SEC launches suit against ICO issuer

Kik Interactive decided to pick a fight with the Securities and Exchange Commission (SEC) and the regulator is hitting back by launching a lawsuit against the Canadian company for allegedly conducting an illegal ICO. The sale was conducted even though the offer and sale were not registered as required by U.S. securities laws.

In a statement the SEC said Kik lost money for years on its only product, an online messaging application. After Kik management supposedly predicted it would run out of money in 2017, the company pivoted to a new business financed by the token sale.

“Kik sold its ‘Kin’ tokens to the public, and at a discounted price to wealthy purchasers, raising more than $55 million from U.S. investors,” the SEC said in a release. “The complaint alleges that Kin tokens traded recently at about half of the value that public investors paid in the offering.”

Kik marketed the sale as an investment opportunity, allegedly telling investors the token’s value would increase in tandem with consumer demand  propelled by Kik’s efforts which were to include incorporating the tokens into its messaging app, creating a new transaction service, and building a system which would reward businesses adopting Kin.

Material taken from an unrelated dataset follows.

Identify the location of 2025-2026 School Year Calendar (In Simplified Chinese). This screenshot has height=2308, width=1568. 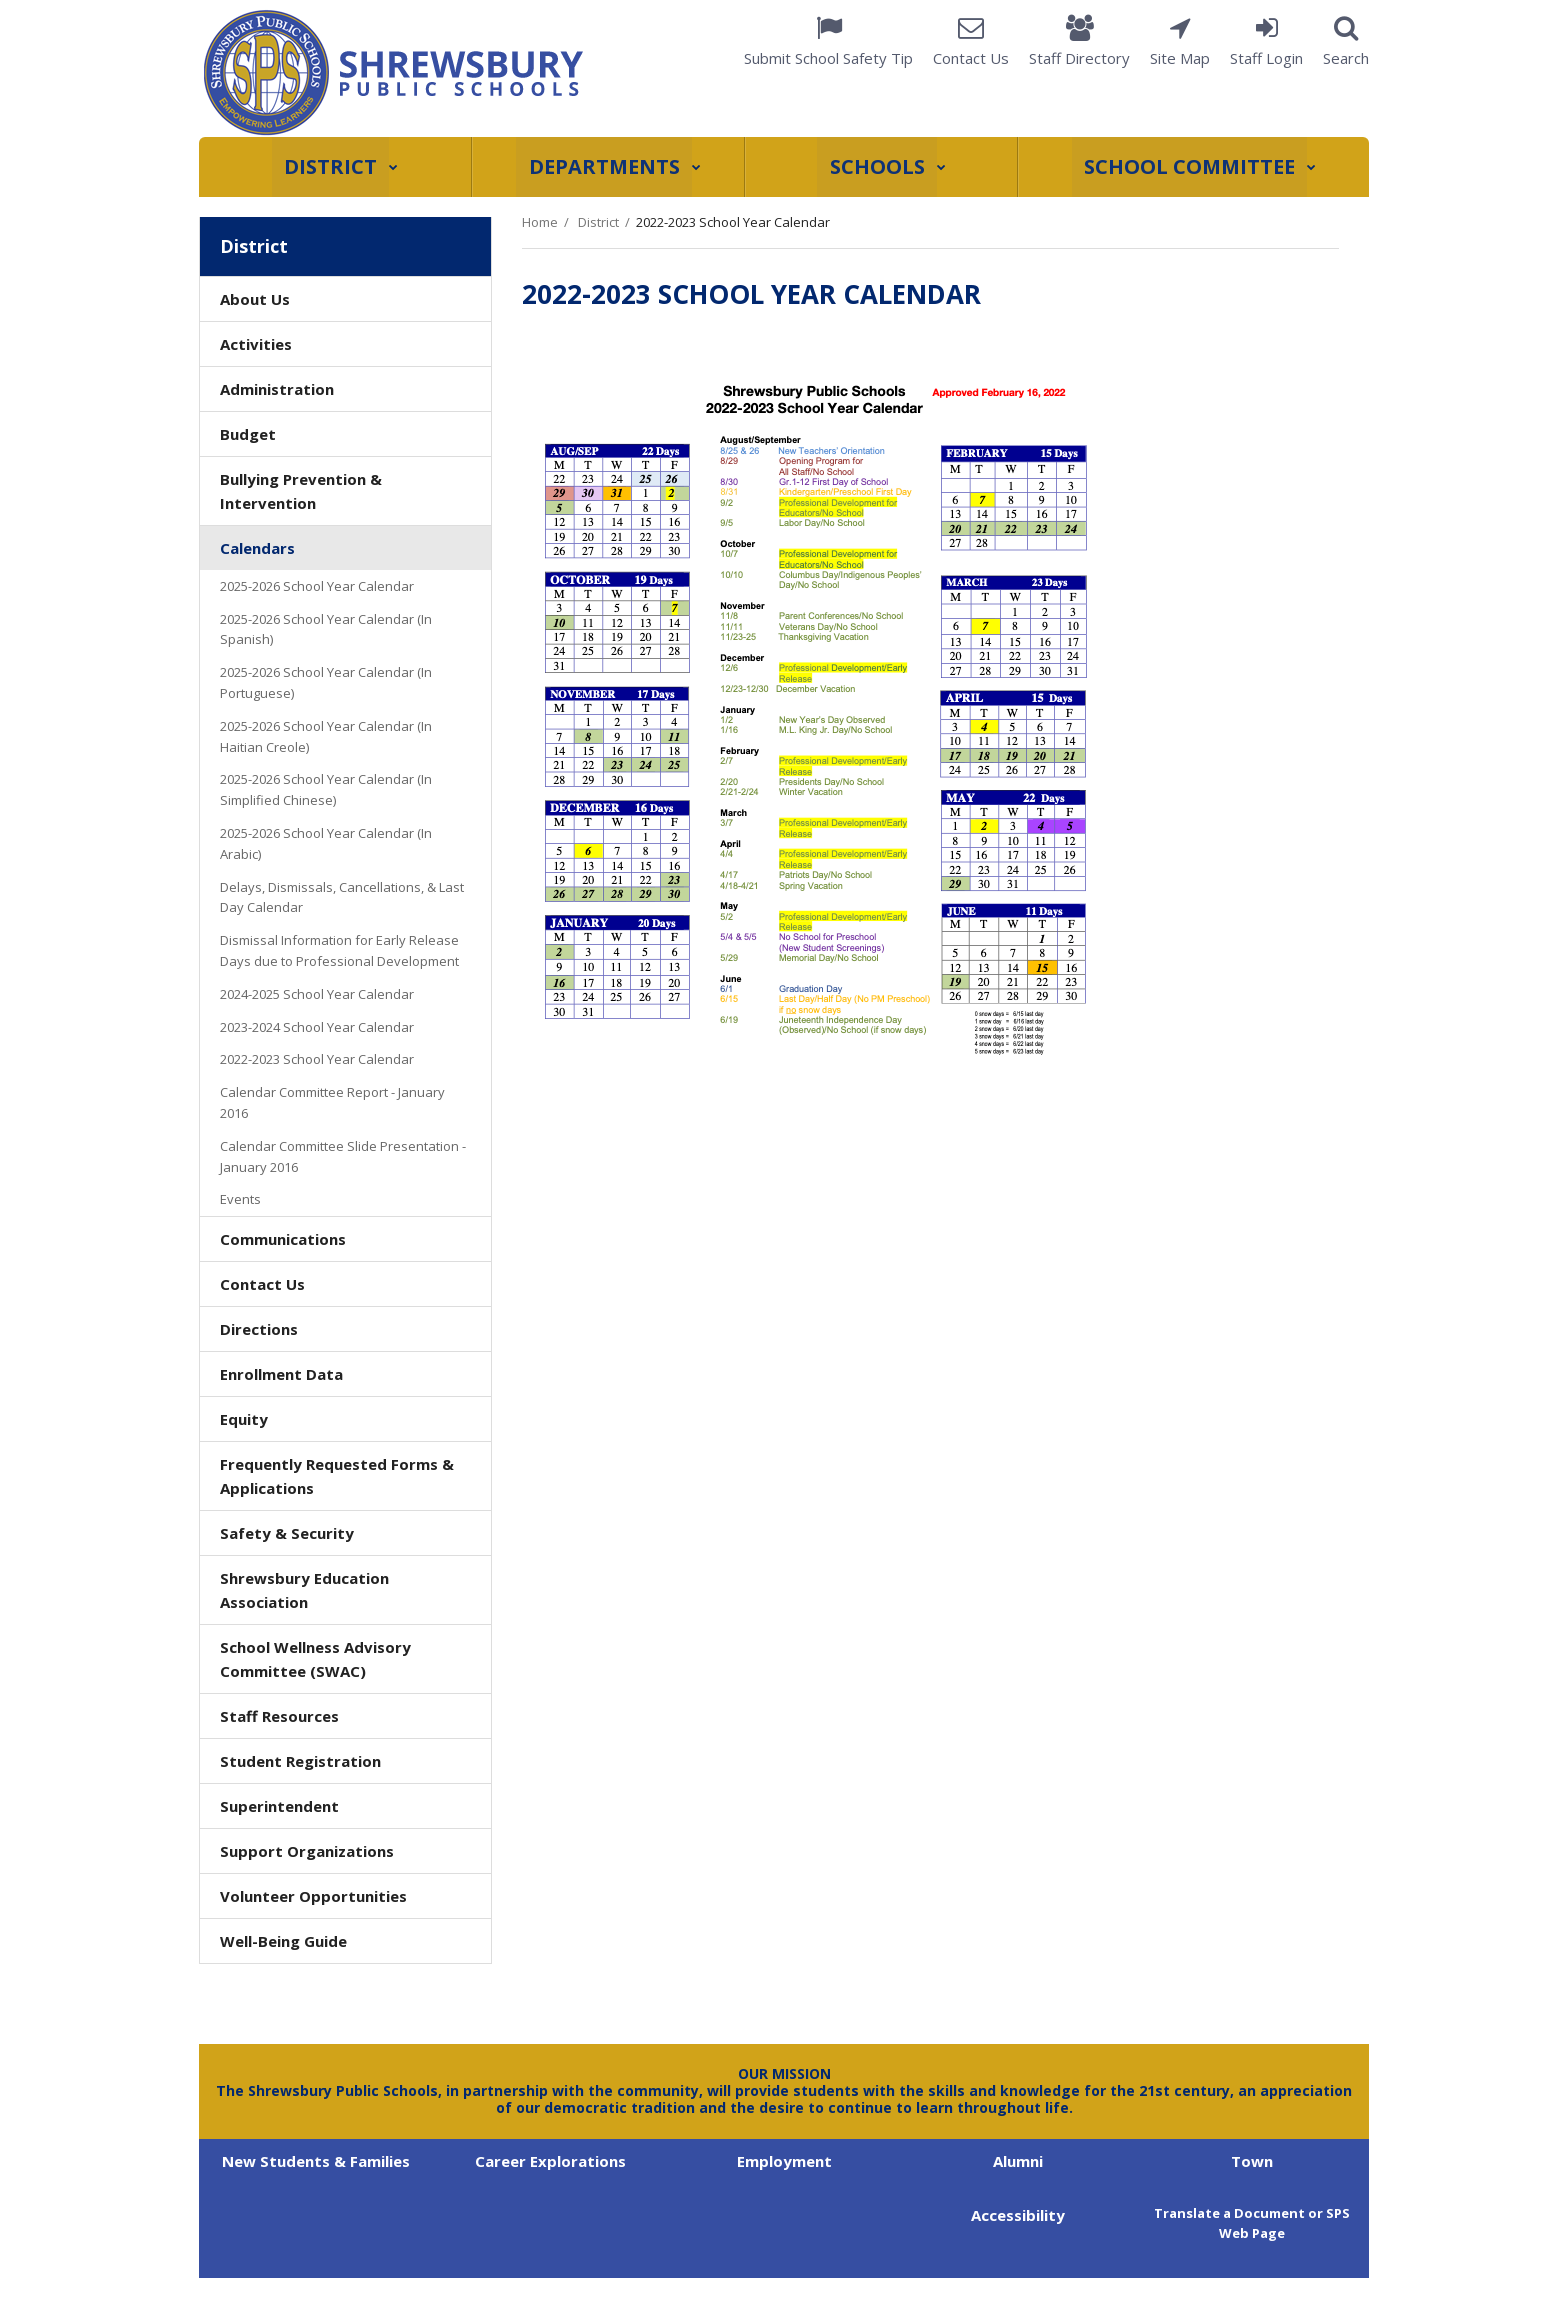
(326, 789).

“At the time Kik offered and sold the tokens, the SEC alleges these services and systems did not exist and there was nothing to purchase using Kin,” the SEC added. “Kik also allegedly claimed that it would keep three trillion Kin tokens, Kin tokens would immediately trade on secondary markets, and Kik would profit alongside investors from the increased demand that it would foster.  The Kin offering involved securities transactions, and Kik was required to comply with the registration requirements of the U.S. securities laws.”

“By selling $100 million in securities without registering the offers or sales, we allege that Kik deprived investors of information to which they were legally entitled, and prevented investors from making informed investment decisions,” said Steven Peikin, co-director of the SEC’s Division of Enforcement.  “Companies do not face a binary choice between innovation and compliance with the federal securities laws.”

“Kik told investors they could expect profits from its effort to create a digital ecosystem,” said Robert A. Cohen, Chief of the Enforcement Division’s Cyber Unit.  “Future profits based on the efforts of others is a hallmark of a securities offering that must comply with the federal securities laws.”

Note that Kik Interactive is a Canadian company that didn’t conduct an offering at home due clear guidance they received from Canadian regulators that they considered Kin a security.